LAPORAN AKHIR TAHUN 2011
Hambatan
Pengembangan Industri
Sumber : KOMPAS, 13 Desember
2011
Mengembangkan industri dalam negeri
membutuhkan upaya yang tidak sederhana. Upaya tersebut harus dimulai dengan
memetakan persoalan yang dihadapi setiap sektor industri terlebih dahulu.
Memetakan persoalan dengan tepat dan diikuti solusi yang sesuai akan memandu
Indonesia menahan fase deindustrialisasi yang tengah berlangsung.
Meski sudah menapaki sektor industri lebih
dari 30 tahun, Organisasi Pengembangan Industri PBB menyatakan Indonesia tidak
pernah menjadi negara industri. Indonesia baru menjadi negara semi-industri
karena tidak memenuhi beberapa kriteria sebagai syarat sebuah negara industri.
Bank Dunia pun pada 2008 pernah melansir
berita bahwa sejak 2003 daya saing Indonesia dalam kancah industri antarbangsa
memperlihatkan adanya paradoks. Di satu sisi, terjadi peningkatan daya saing
komoditas hasil industri Indonesia di pasar dunia. Namun, di sisi lain,
industri dalam negeri banyak yang gulung tikar.
Sementara ekonom di dalam negeri banyak yang
menyatakan bahwa Indonesia sekarang masuk dalam proses deindustrialisasi. Data
menunjukkan, pada 2009 terdapat 2.635 perusahaan industri yang tutup. Pada saat
yang sama hanya 2.018 perusahaan yang baru tumbuh. Selisih angka-angka tersebut
menunjukkan pertumbuhan perusahaan industri yang minus, yaitu sebesar 2 persen
dari total industri yang ada.
Peran sektor industri manufaktur dalam produk
domestik bruto pun kian menurun dalam lima tahun terakhir. Porsinya tinggal
sekitar 26 persen terhadap PDB. Porsi paling besar berada di sektor-sektor
tersier (48 persen).
Secara makro, ciri-ciri deindustrialisasi
dapat dilihat dari melambatnya pertumbuhan sektor industri, menurunnya
kontribusi sektor industri terhadap PDB, melemahnya sektor industri dalam
penyerapan tenaga kerja, tingginya ekspor primer tanpa nilai tambah, dan
lonjakan produk impor yang dijual dengan harga murah.
Adapun secara mikro, ciri-ciri
deindustrialisasi dapat dilihat dari meningkatnya sektor informal akibat
pemutusan hubungan kerja sektor manufaktur dan menurunnya kapasitas produksi.
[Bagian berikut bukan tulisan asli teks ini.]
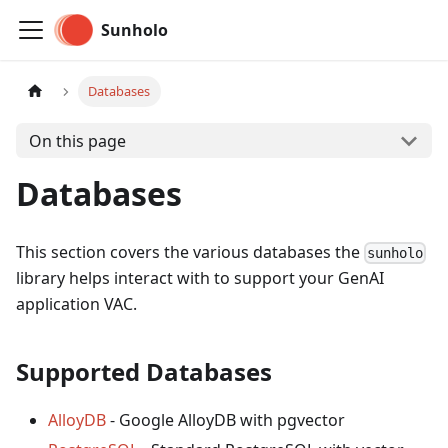
Sunholo
Databases
On this page
Databases
This section covers the various databases the
sunholo
library helps interact with to support your GenAI
application VAC.
Supported Databases
AlloyDB
- Google AlloyDB with pgvector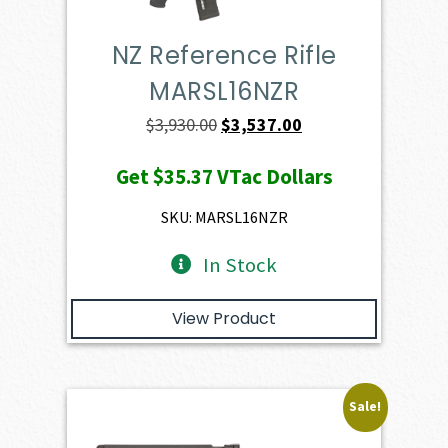
NZ Reference Rifle
MARSL16NZR
Original
Current
$
3,930.00
$
3,537.00
price
price
Get
$35.37
VTac Dollars
was:
is:
$3,930.00.
$3,537.00.
SKU: MARSL16NZR
In Stock
View Product
Sale!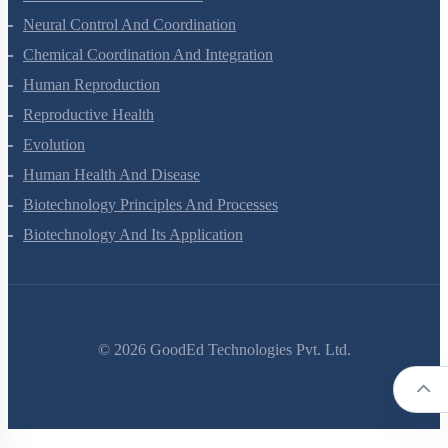
Locomotion And Movement
Neural Control And Coordination
Chemical Coordination And Integration
Human Reproduction
Reproductive Health
Evolution
Human Health And Disease
Biotechnology Principles And Processes
Biotechnology And Its Application
©
2026
GoodEd Technologies Pvt. Ltd.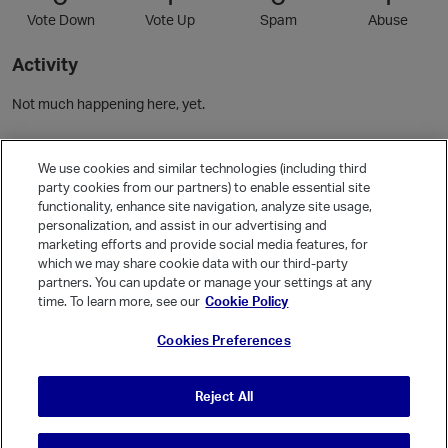
Vote Down
Vote Up
Spam
Abuse
Activity
Not much happening here, yet.
Community Guidelines
We use cookies and similar technologies (including third
party cookies from our partners) to enable essential site
functionality, enhance site navigation, analyze site usage,
Activity
personalization, and assist in our advertising and
Posts
2
marketing efforts and provide social media features, for
which we may share cookie data with our third-party
Comments
3
partners. You can update or manage your settings at any
time. To learn more, see our
Cookie Policy
Welcome, Guest
Cookies Preferences
It looks like you're new here. Sign in or register to get started.
Sign In
Register
Reject All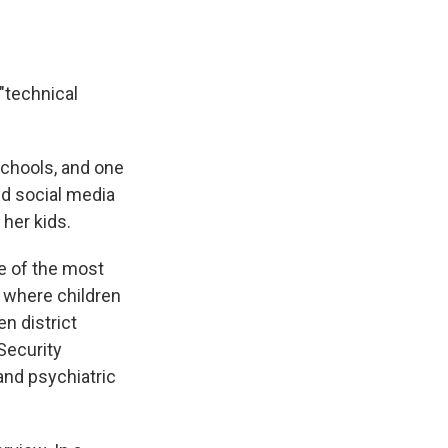
 "technical
schools, and one
ed social media
 her kids.
e of the most
s where children
n district
 Security
and psychiatric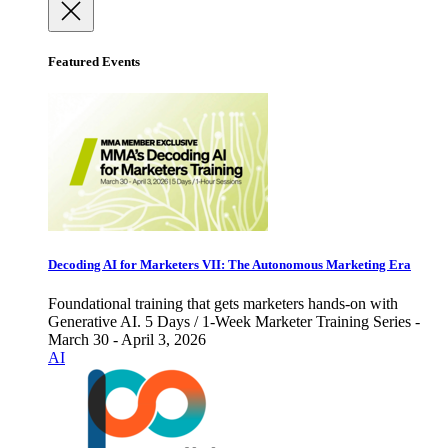
Featured Events
Decoding AI for Marketers VII: The Autonomous Marketing Era
Foundational training that gets marketers hands-on with
Generative AI. 5 Days / 1-Week Marketer Training Series -
March 30 - April 3, 2026
AI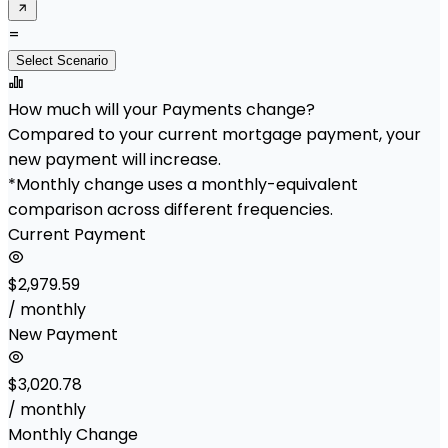
=
Select Scenario
How much will your Payments change?
Compared to your current mortgage payment, your
new payment will increase.
*Monthly change uses a monthly-equivalent
comparison across different frequencies.
Current Payment
$2,979.59
/ monthly
New Payment
$3,020.78
/ monthly
Monthly Change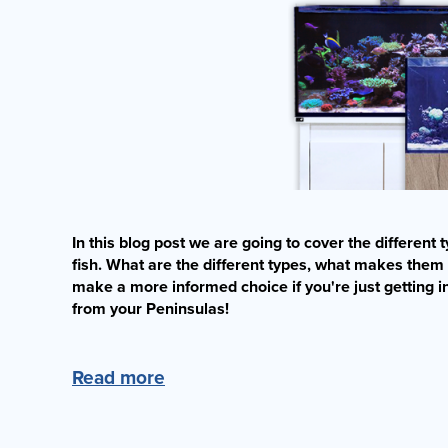
In this blog post we are going to cover the differen
fish. What are the different types, what makes them
make a more informed choice if you're just getting i
from your Peninsulas!
Read more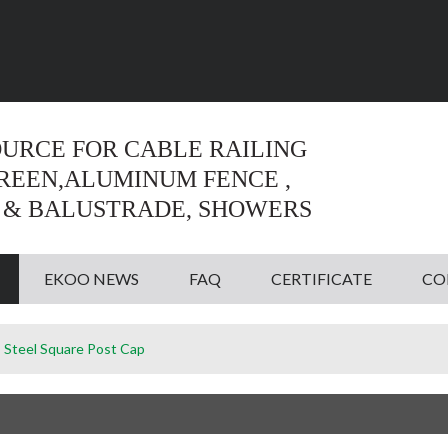
Language:
English
English
OURCE FOR CABLE RAILING
CREEN,ALUMINUM FENCE ,
 & BALUSTRADE, SHOWERS
EKOO NEWS
FAQ
CERTIFICATE
CO
s Steel Square Post Cap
Hasil studi Ikatan Sarjana Ekonomi Indonesia (ISEI) 2010 bahkan menunjukkan
banyaknya produsen beralih menjadi pedagang karena tingkat risiko bisnis yang
rendah.
Banyak faktor yang menyebabkan terjadinya
deindustrialisasi. Mulai dari tidak dikuasainya rantai pasokan untuk
meningkatkan daya saing, ekonomi biaya tinggi, lemahnya dukungan perbankan dan
infrastruktur, hingga keterbatasan inovasi teknologi. Tidak dikuasainya rantai
pasokan (supply chain) untuk meningkatkan daya saing industri menunjukkan
adanya pemetaan masalah yang tidak sempurna dalam rantai nilai dari hulu hingga
hilir. Akibatnya, langkah penanganannya pun menjadi tak tepat sasaran.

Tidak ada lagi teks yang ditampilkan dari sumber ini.